Careful on the Iran deal: North Korea is watching
The United States already faces the growing risk of war with North Korea over the dictatorship’s stubborn grip on nuclear weapons. Now President Trump, by undermining an international accord, threatens to spur a similar confrontation with Iran.
Every indication is that his crucial Iran foreign policy speech this week will allege that the Islamic theocracy has somehow violated the 2015 nuclear agreement that severely limits Tehran’s ability to make nuclear weapons. Trump would be contradicting his two previous findings that Iran remains in compliance with the deal and international inspectors who insist Iran is adhering to the terms negotiated with the U.S. and four other world powers.
There’s no question that Iran is a bad actor on the world stage and that the deal negotiated by the Obama administration, Britain, China, France, Germany and Russia is flawed. Its restrictions threaten to expire in 2025, and Iran has used the lifting of severe sanctions to advance its ballistic missile program, fund Hezbollah, and support Syrian dictator Bashar Assad.

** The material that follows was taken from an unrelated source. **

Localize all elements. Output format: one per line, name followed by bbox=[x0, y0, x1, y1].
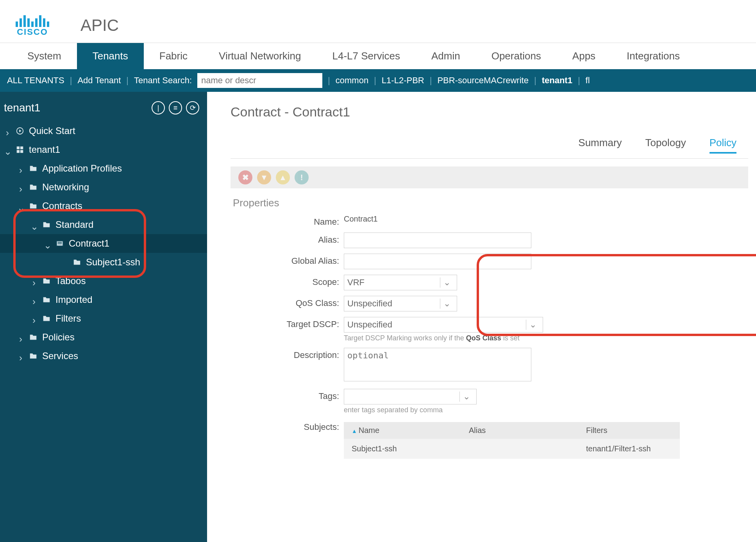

But by focusing solely on the issue of nuclear weapons development, the agreement succeeded — for now — in important ways: preventing a rogue state from acquiring the deadly weapons, heading off a Middle East nuclear arms race, and pulling adversaries back from the brink of a war over Tehran’s nuclear program.
North Korea already has such weapons, and the world is all but powerless — short of bloodshed — from forcing that regime to disarm.
The five other signatories to the Iran accord continue to support the agreement that Trump threatens to undermine. Defense Secretary James Mattis and the chairman of the Joint Chiefs of Staff, Gen. Joseph Dunford, tell Congress that Iran is in full compliance, and Secretary of State Rex Tillerson says it is worth retaining.
Fortunately, his decision this week — should it come — won’t scuttle the deal outright, a reality that offers insight into the president’s preference for the appearance of action over the real thing. He effectively punts the next move to Congress, which doesn’t have to act, allowing the deal to drift uneasily into the future.
Congress could also use the threat of renewed sanctions to reopen negotiations, an idea Trump has discussed with Sen. Tom Cotton, R-Ark. But it’s unlikely that unilateral demands by the United States would bring Iran back to the negotiating table when it took an economically devastating European oil embargo to help seal the original deal.
Trump’s move to decertify the Iran agreement could also be a step backward in dealing with North Korea’s nuclear weapons. Why would North Korea or any other country agree to disarm if it knew that America’s word extended only as far as the next president sworn into office? And with the U.S. distracted by a second potential nuclear foe, Washington’s military threat to Pyongyang would be that much less credible.
For all its defects, the Iran deal has prevented the spread of nuclear weapons and a wider war in the Middle East. The United States should use that welcome respite to keep the focus on nuclear diplomacy in North Korea.